*** Opening RAW DATA ***

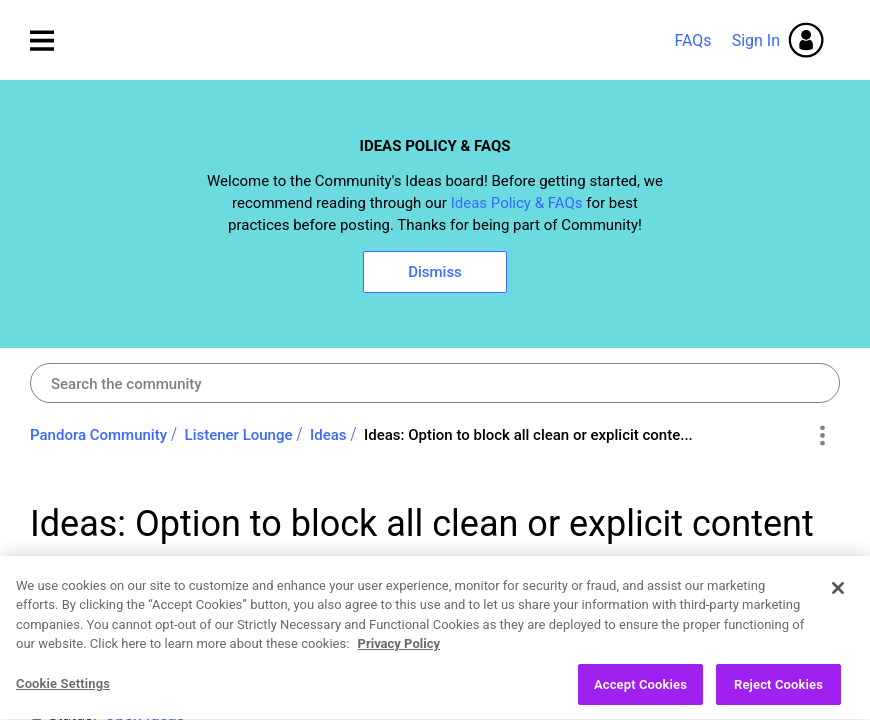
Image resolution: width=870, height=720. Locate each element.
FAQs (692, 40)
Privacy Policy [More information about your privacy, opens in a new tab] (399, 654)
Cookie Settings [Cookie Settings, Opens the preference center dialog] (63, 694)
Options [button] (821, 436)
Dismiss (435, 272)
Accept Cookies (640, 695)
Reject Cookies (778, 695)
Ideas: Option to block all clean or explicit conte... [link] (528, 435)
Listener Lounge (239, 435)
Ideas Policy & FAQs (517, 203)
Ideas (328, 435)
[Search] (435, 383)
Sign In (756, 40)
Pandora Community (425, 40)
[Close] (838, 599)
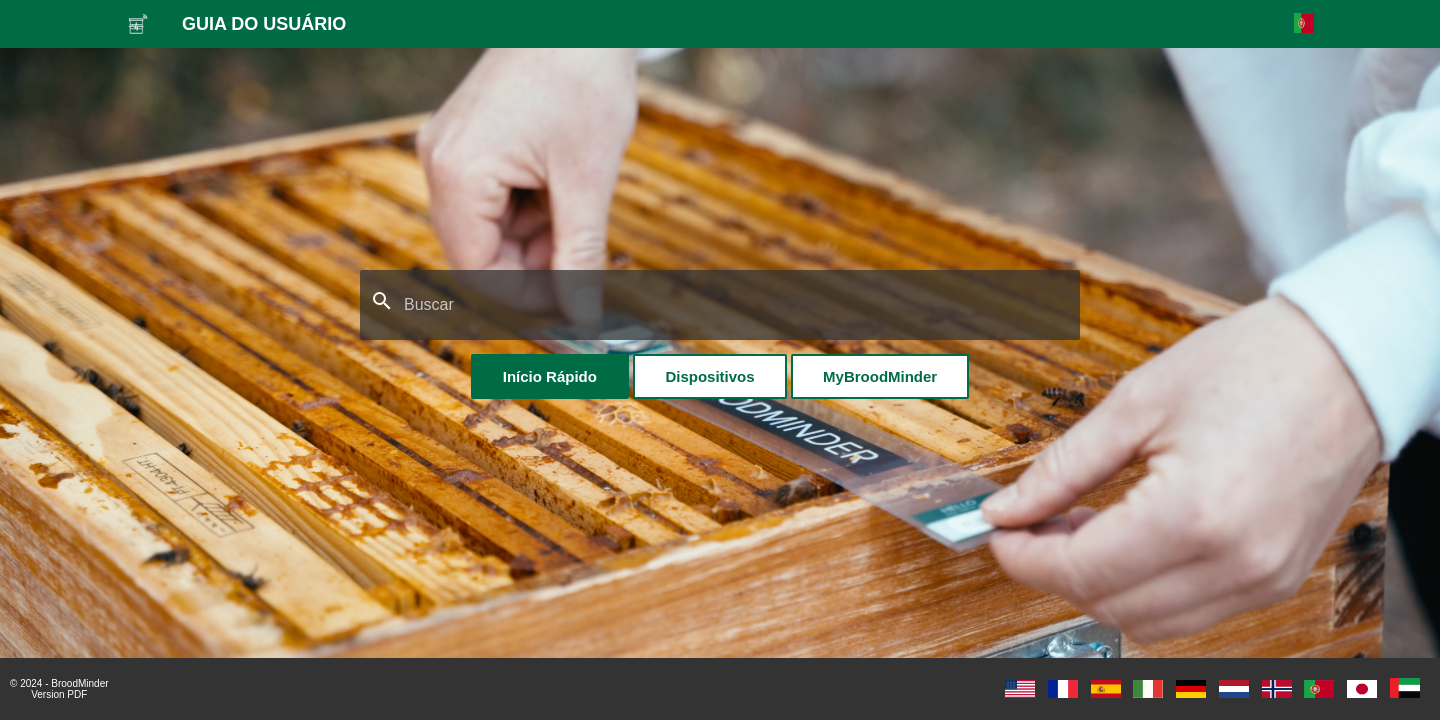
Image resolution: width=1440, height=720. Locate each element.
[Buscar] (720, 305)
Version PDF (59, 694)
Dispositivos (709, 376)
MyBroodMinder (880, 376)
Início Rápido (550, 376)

*** Closing RAW DATA ***
*** Opening RAW DATA ***

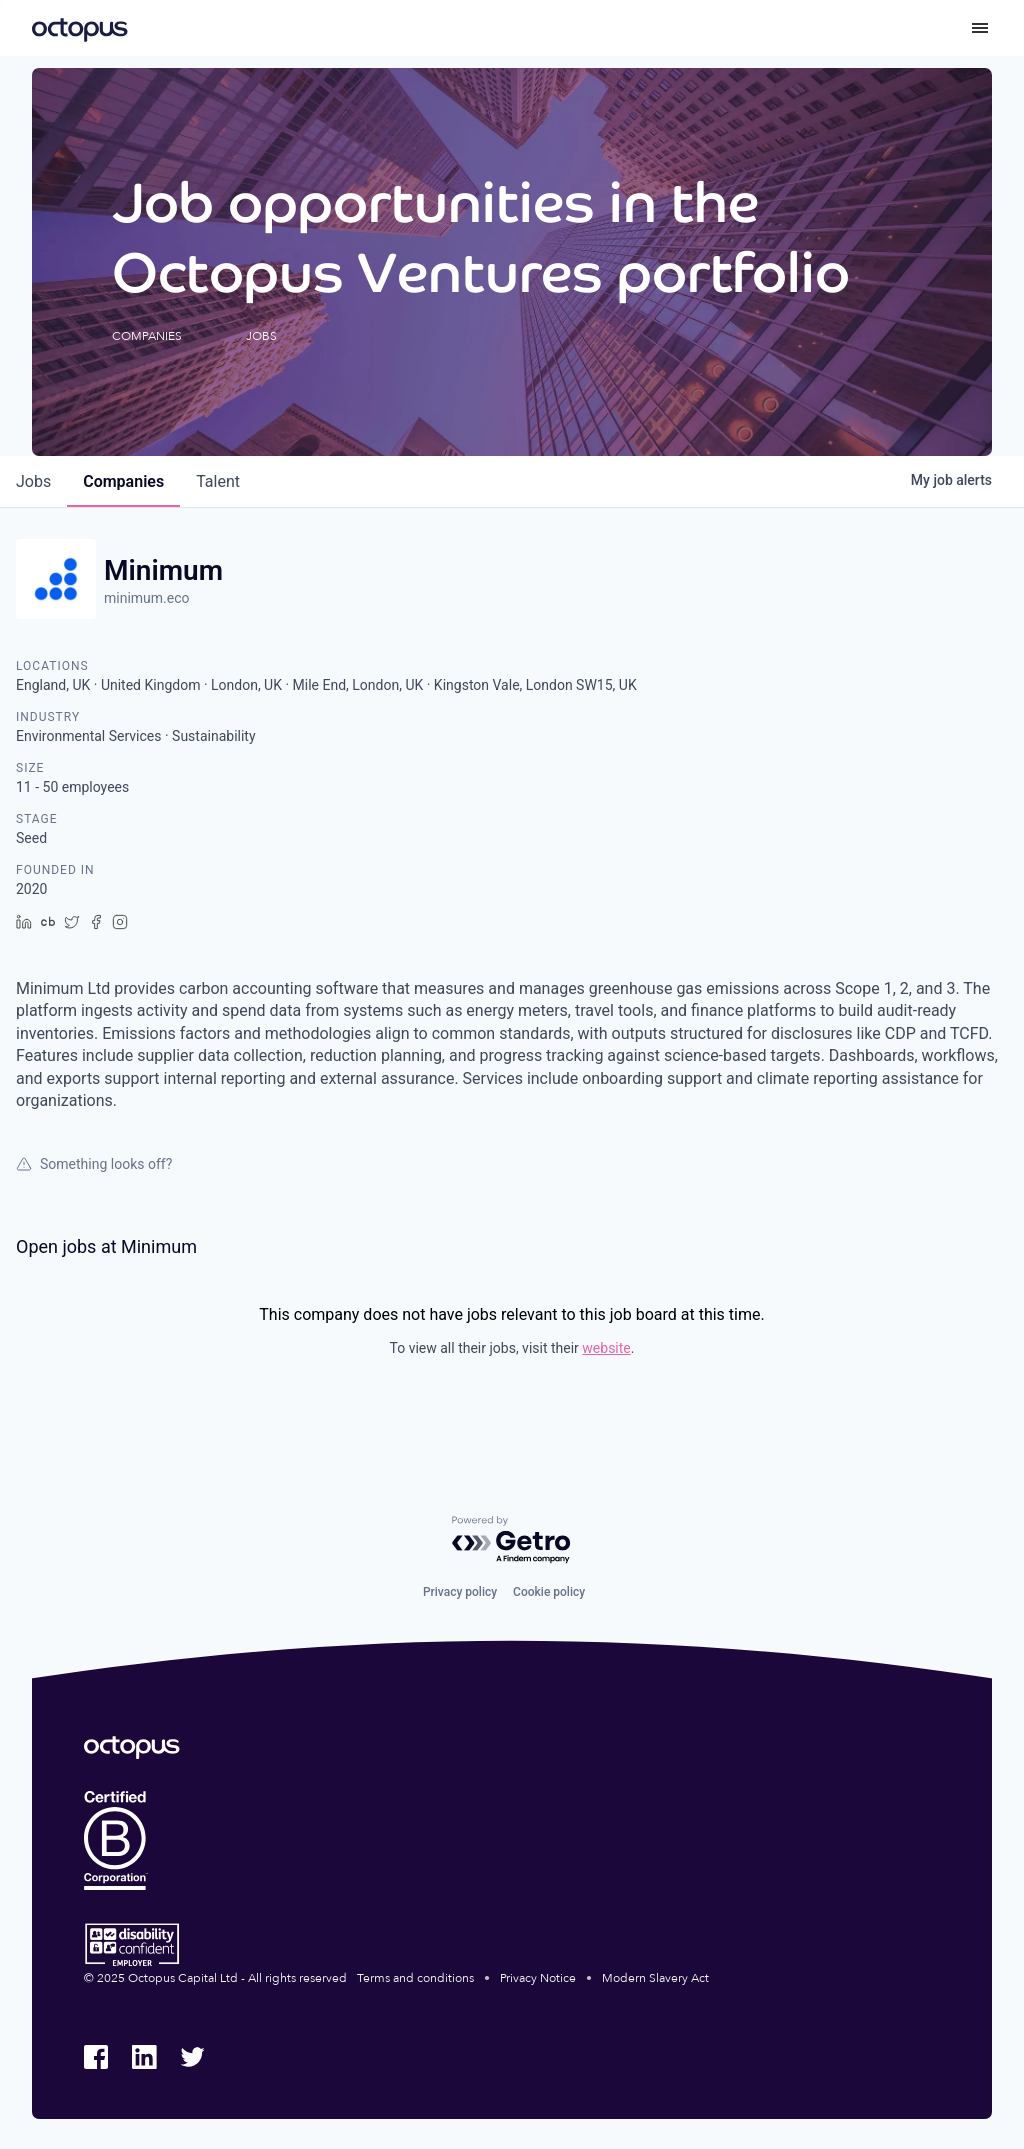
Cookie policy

*** Closing RAW DATA ***

:: PROBLEM DETAILS ::
Everything above from the line containing "Version PDF (59, 694)" through the line containing "Início Rápido (550, 376)" must be copied exactly. Nothing outside that range belongs in the answer.

:: YOUR SOLUTION ::
Version PDF (59, 694)
Dispositivos (709, 376)
MyBroodMinder (880, 376)
Início Rápido (550, 376)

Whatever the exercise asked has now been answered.